The other idea in this area is to help us develop a rich API to allow others to access our data.  This is a high priority for us, but we need help.  If you worked with us in this area, you would have quite a bit of latitude to help us define the queries, language, etc.


==Suggest Your Own Project==


Applicants are encouraged to suggest other projects whether some combination of the ideas above or something else entirely.
==Build a tool to do some cool visualizations==
'''Problem Statement''' Since 2008, we have collected more than a half billion news articles that we have post-processed and indexed. We know quite a lot about them -- which news articles were the most linked to from other similar articles, the most and least popular / influential articles (based on shares on Facebook, tweet count, or clicks on an article's Bit.ly shortened link), specific language and terms used to describe the subject matter in each of the articles, etc., and there's a lot of potential to learn much more. Can you use your design and coding skills to help us out in visualising some of this data, e.g. create a cool network map visualization tool?


===Development Tasks===
*Build any visualization tool based on our extensive data and tool set:
**Figure out what you'd like to visualise and how are you going to do it
**Use Gephi, a tool of your choice, or create your very own tool to implement your visualisation


Mentor: [mailto:dlarochelle@cyber.law.harvard.edu dlarochelle@cyber.law.harvard.edu]
==Create PostgreSQL-based job queue==
''Problem Description''. In more than eight (or is it nine by now?) years since we've been running Media Cloud, we have tried multiple job queue tools (e.g. Gearman) that we could use for dividing and conquering our workload. Unfortunately, all the tools (including the current one -- go look into the codebase to figure out which one it is now) have left us deeply unhappy because of one reason or another. If there's one tool which hasn’t let us down, it’s PostgreSQL. So, we'd like to also try running our job queue on Postgres. Can you implement it for us?

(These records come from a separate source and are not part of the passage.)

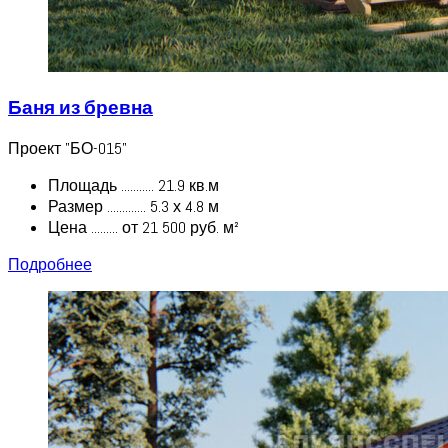
Баня из бревна
Проект "БО-015"
Площадь ........... 21.9 кв.м
Размер ............. 5.3 х 4.8 м
Цена ......... от 21 500 руб. м²
Подробнее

General Questions: [mailto:berkmancenterharvard@gmail.com berkmancenterharvard@gmail.com]
===Development Tasks===
*Write a spec, complete with code samples, on how to implement the following job queue:
**Preferably programming language-agnostic, i.e. should run as a bunch of PL/pgSQL functions.
***Maybe that's a bad idea, I don't know, you tell us.
*Features:
**Add jobs with names and JSON arguments
**Cancel jobs by their ID
**Track job's progress (and log?) by their ID
**Get job ID using its JSON parameters
**Merge jobs with identical JSON arguments into a single job
**See job stats per task, i.e. how many jobs are queued for every task
**Retry failed jobs
**Report job failure, complete with error messages
**Proper locking (for inspiration, see https://github.com/chanks/que)
**Doesn't catch fire with tens of millions of queued jobs
*(Bonus points) Actually implement the queue! If you don't get to doing this over the summer, it's fine, we would be happy with a proven spec.
 
 
 
==Implement a method to detect subtopics of a topic==
*Problem Statement.* As described elsewhere, a "topic" is subject discussed by the media that we are researching. Almost every big topic contains subtopics, e.g. the matters of immigration, racism, email server security and a plethora of other subjects were discussed during the last US election. We would like to investigate ways of how we could automatically detect those subtopics, possibly using the [Louvain method](https://en.wikipedia.org/wiki/Louvain_Modularity).
 
===Development Tasks===
Develop a proof of concept (un)supervised ML tool for detecting subtopics of a chosen subject ("topic").
 
 
 
==Do your own freehand project==
Problem Statement. If you had more than half a billion (!) news articles from all around the world stored in a single place, extracted from HTML into text, split into sentences, words, and made searchable, what would you do? Propose us something we didn't think of, and we will surely consider it!
 
===Development Tasks. ===
Left as an exercise to the student.
 
 
 
=Skill Requirements for Potential Candidates=
*Working knowledge of Perl or Python
*Familiarity with relational databases, preferably PostgreSQL
*Some pedantism
*Willingness to propose, debate and object to ideas
*Keen to work with us on writing your GSoC project proposal, as opposed to just submitting a long shot without any feedback and hoping for the best
*Shown effort into learning what Media Cloud is all about; some ideas:
**Make a pull request to our main code repository (https://github.com/berkmancenter/mediacloud),
**Craft us an email with a smart question or two,
**Try our our tools (see https://mediacloud.org/),
**Run Media Cloud yourself and collect some news articles (see https://github.com/berkmancenter/mediacloud/blob/master/doc/vagrant.markdown),
**Sign up and check out our API (see https://github.com/berkmancenter/mediacloud/blob/master/doc/api_2_0_spec/api_2_0_spec.md, https://github.com/berkmancenter/mediacloud/blob/master/doc/api_2_0_spec/topics_api_2_0_spec.md, and the API client at https://pypi.python.org/pypi/mediacloud/).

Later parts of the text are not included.